> [WORK REQUIRED]: Except for the images, repeat the entries below word for word.

*** Begin section ***

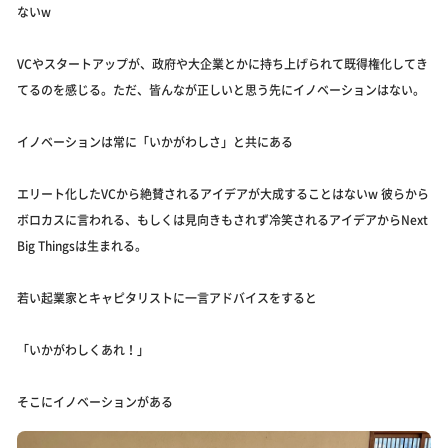
ないw
VCやスタートアップが、政府や大企業とかに持ち上げられて既得権化してき
てるのを感じる。ただ、皆んなが正しいと思う先にイノベーションはない。
イノベーションは常に「いかがわしさ」と共にある
エリート化したVCから絶賛されるアイデアが大成することはないw 彼らから
ボロカスに言われる、もしくは見向きもされず冷笑されるアイデアからNext
Big Thingsは生まれる。
若い起業家とキャピタリストに一言アドバイスをすると
「いかがわしくあれ！」
そこにイノベーションがある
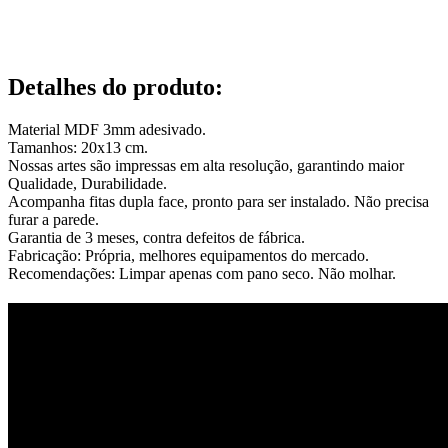
Detalhes do produto
:
Material MDF 3mm adesivado.
Tamanhos: 20x13 cm.
Nossas artes são impressas em alta resolução, garantindo maior
Qualidade, Durabilidade.
Acompanha fitas dupla face, pronto para ser instalado. Não precisa
furar a parede.
Garantia de 3 meses, contra defeitos de fábrica.
Fabricação: Própria, melhores equipamentos do mercado.
Recomendações: Limpar apenas com pano seco. Não molhar.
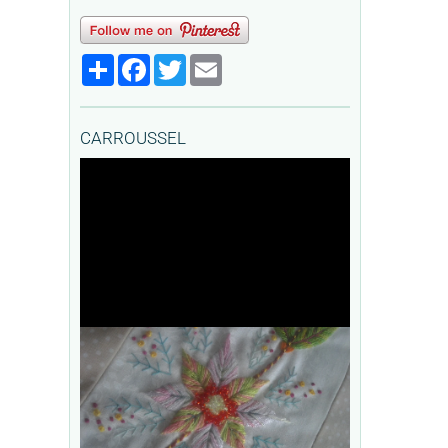
Partager
Facebook
Twitter
Email
CARROUSSEL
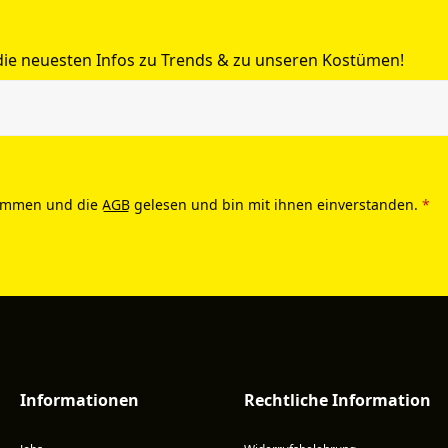
 die neuesten Infos zu Trends & zu unseren Kostümen!
ommen und die
AGB
gelesen und bin mit ihnen einverstanden.
*
Informationen
Rechtliche Information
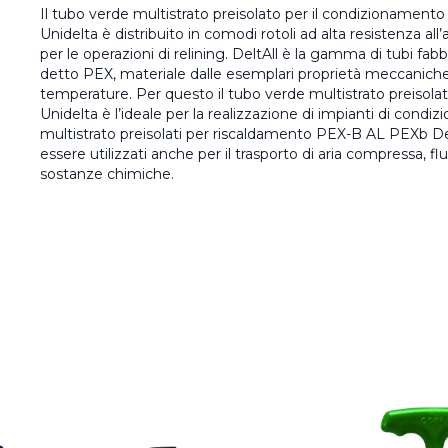
Il tubo verde multistrato preisolato per il condizionamen
Unidelta è distribuito in comodi rotoli ad alta resistenza all’
per le operazioni di relining. DeltAll è la gamma di tubi fabbr
detto PEX, materiale dalle esemplari proprietà meccaniche,
temperature. Per questo il tubo verde multistrato preisol
Unidelta è l’ideale per la realizzazione di impianti di condiz
multistrato preisolati per riscaldamento PEX-B AL PEXb De
essere utilizzati anche per il trasporto di aria compressa, flu
sostanze chimiche.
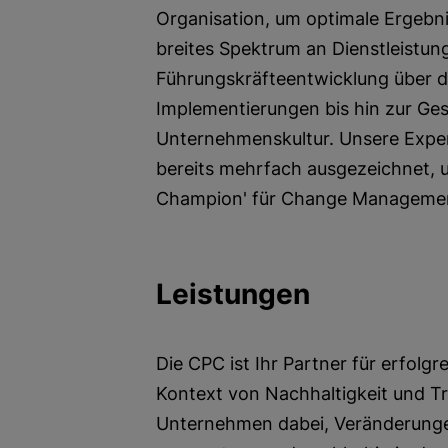
Organisation, um optimale Ergebnis
breites Spektrum an Dienstleistun
Führungskräfteentwicklung über 
Implementierungen bis hin zur Ges
Unternehmenskultur. Unsere Expe
bereits mehrfach ausgezeichnet, 
Champion' für Change Managemen
Leistungen
Die CPC ist Ihr Partner für erfo
Kontext von Nachhaltigkeit und T
Unternehmen dabei, Veränderungen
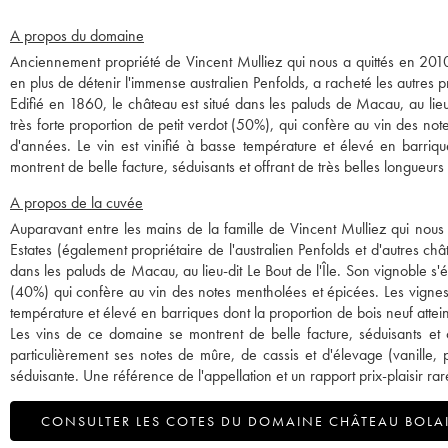
A propos du domaine
Anciennement propriété de Vincent Mulliez qui nous a quittés en 2010,
en plus de détenir l'immense australien Penfolds, a racheté les autres pr
Edifié en 1860, le château est situé dans les paluds de Macau, au lieu
très forte proportion de petit verdot (50%), qui confère au vin des 
d'années. Le vin est vinifié à basse température et élevé en barriq
montrent de belle facture, séduisants et offrant de très belles longueurs
A propos de la cuvée
Auparavant entre les mains de la famille de Vincent Mulliez qui nous 
Estates (également propriétaire de l'australien Penfolds et d'autres chât
dans les paluds de Macau, au lieu-dit Le Bout de l'Île. Son vignoble s'
(40%) qui confère au vin des notes mentholées et épicées. Les vignes
température et élevé en barriques dont la proportion de bois neuf attei
Les vins de ce domaine se montrent de belle facture, séduisants et 
particulièrement ses notes de mûre, de cassis et d'élevage (vanille, 
séduisante. Une référence de l'appellation et un rapport prix-plaisir r
CONSULTER LES COTES DU DOMAINE CHÂTEAU BOLA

*** End section ***

> [EXPECTED ANSWER]:
ないw
VCやスタートアップが、政府や大企業とかに持ち上げられて既得権化してき
てるのを感じる。ただ、皆んなが正しいと思う先にイノベーションはない。
イノベーションは常に「いかがわしさ」と共にある
エリート化したVCから絶賛されるアイデアが大成することはないw 彼らから
ボロカスに言われる、もしくは見向きもされず冷笑されるアイデアからNext
Big Thingsは生まれる。
若い起業家とキャピタリストに一言アドバイスをすると
「いかがわしくあれ！」
そこにイノベーションがある
Detalhes do produto
:
Material MDF 3mm adesivado.
Tamanhos: 20x13 cm.
Nossas artes são impressas em alta resolução, garantindo maior
Qualidade, Durabilidade.
Acompanha fitas dupla face, pronto para ser instalado. Não precisa
furar a parede.
Garantia de 3 meses, contra defeitos de fábrica.
Fabricação: Própria, melhores equipamentos do mercado.
Recomendações: Limpar apenas com pano seco. Não molhar.
Partager
Facebook
Twitter
Email
CARROUSSEL
 die neuesten Infos zu Trends & zu unseren Kostümen!
ommen und die
AGB
gelesen und bin mit ihnen einverstanden.
*
Informationen
Rechtliche Information
Il tubo verde multistrato preisolato per il condizionamen
Unidelta è distribuito in comodi rotoli ad alta resistenza all’
per le operazioni di relining. DeltAll è la gamma di tubi fabbr
detto PEX, materiale dalle esemplari proprietà meccaniche,
temperature. Per questo il tubo verde multistrato preisol
Unidelta è l’ideale per la realizzazione di impianti di condiz
multistrato preisolati per riscaldamento PEX-B AL PEXb De
essere utilizzati anche per il trasporto di aria compressa, flu
sostanze chimiche.
Organisation, um optimale Ergebnis
breites Spektrum an Dienstleistun
Führungskräfteentwicklung über 
Implementierungen bis hin zur Ges
Unternehmenskultur. Unsere Expe
bereits mehrfach ausgezeichnet, 
Champion' für Change Managemen
Leistungen
Die CPC ist Ihr Partner für erfo
Kontext von Nachhaltigkeit und T
Unternehmen dabei, Veränderungen
A propos du domaine
Anciennement propriété de Vincent Mulliez qui nous a quittés en 2010,
en plus de détenir l'immense australien Penfolds, a racheté les autres pr
Edifié en 1860, le château est situé dans les paluds de Macau, au lieu
très forte proportion de petit verdot (50%), qui confère au vin des 
d'années. Le vin est vinifié à basse température et élevé en barriq
montrent de belle facture, séduisants et offrant de très belles longueurs
A propos de la cuvée
Auparavant entre les mains de la famille de Vincent Mulliez qui nous 
Estates (également propriétaire de l'australien Penfolds et d'autres chât
dans les paluds de Macau, au lieu-dit Le Bout de l'Île. Son vignoble s'
(40%) qui confère au vin des notes mentholées et épicées. Les vignes
température et élevé en barriques dont la proportion de bois neuf attei
Les vins de ce domaine se montrent de belle facture, séduisants et 
particulièrement ses notes de mûre, de cassis et d'élevage (vanille, 
séduisante. Une référence de l'appellation et un rapport prix-plaisir r
CONSULTER LES COTES DU DOMAINE CHÂTEAU BOLA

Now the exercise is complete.